3

PTOLEMY’S ELEPHANTS

Behind the votive throne dedicated by an unnamed Axumite negus lay an imposing basalt stele inscribed in Greek, as Cosmas Indicopleustes observed when he went to Adulis in the sixth century AD. The language of the inscription has been universally agreed to be authentic, and so the text transports us back into a remote and unfamiliar epoch in the history of ancient Ethiopia. The subject is the military prowess and overseas conquests of a Hellenistic king, whose name, given with full family details, guarantees that he is Ptolemy III of Egypt, also called Euergetes, who ruled from 246 to 221 BC. The royal house of Egypt took its origins after the death of Alexander the Great from one of his successors called Ptolemy, whose father Lagos supplied the traditional dynastic name of Lagid for all the Ptolemies who ruled Egypt. The inscription is written in the third person but presumably reflects the public image of himself that Ptolemy wished to project, and it boasts of extensive campaigns abroad from Thrace to Mesopotamia. Cosmas’ transcription of the text naturally does not provide any indication of the line divisions of the original, but he observed that the stele was broken off at the bottom and thus lacked its concluding part. But, as we have noted earlier, Cosmas was under the mistaken impression that the text inscribed on the stele had been continued into the Greek text that he found written on the throne that stood in front of it.

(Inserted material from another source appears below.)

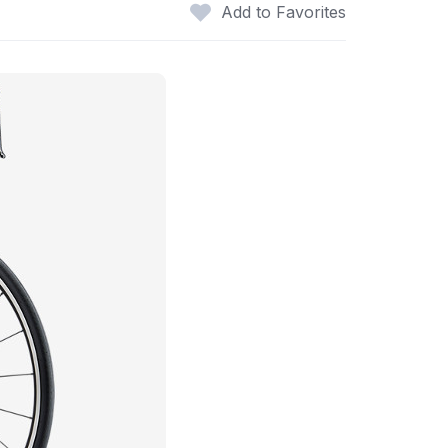
Add to Favorites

The Ptolemaic inscription provides a tantalizing glimpse into the extravagant claims of Ptolemy III in foreign policy—claims that need to be understood in the context of his administrative and personal struggles in Egypt. It furnishes details, many of questionable veracity, concerning his conflict in Asia Minor and Syria with the king Seleucus II, whose royal line represented another of the successors of Alexander. Ptolemy’s war with Seleucus is generally known as the Third Syrian War. In addition, and most remarkably, the inscription reveals the exploitation of Ethiopia to secure local elephants for military use abroad. Here is what Cosmas read on the basalt stone:

Great King Ptolemy, son of King Ptolemy and Queen Arsinoe, who are brother and sister gods, themselves the children of King Ptolemy and Queen Berenice, who are savior gods, a descendant on his father’s side from Heracles, son of Zeus, and on his mother’s side from Dionysus, son of Zeus, having assumed from his father a royal dominion of Egypt, Libya, Syria, Phoenicia, Cyprus, Lycia, Caria, and the Cyclades islands, led an expedition into Asia with a force of infantry, cavalry, a fleet of ships, and elephants from Troglodytis and Ethiopia. These animals his father and he himself first hunted out from these places and brought to Egypt for use in war. Having become master of all the land west of the Euphrates—Cilicia, Pamphylia, Ionia, the Hellespont, Thrace, and of all the armed forces in those lands as well as Indian elephants, and having brought the monarchs in all those places into subjection to him, he crossed the Euphrates river and subdued Mesopotamia, Babylonia, Susiana, Persis, Media, and all the remaining territory as far as Bactriana. He recovered all the holy objects that had been carried away from Egypt by the Persians, and he carried them back to Egypt with the rest of the treasure from the region. He sent his forces by way of canals that had been dug. …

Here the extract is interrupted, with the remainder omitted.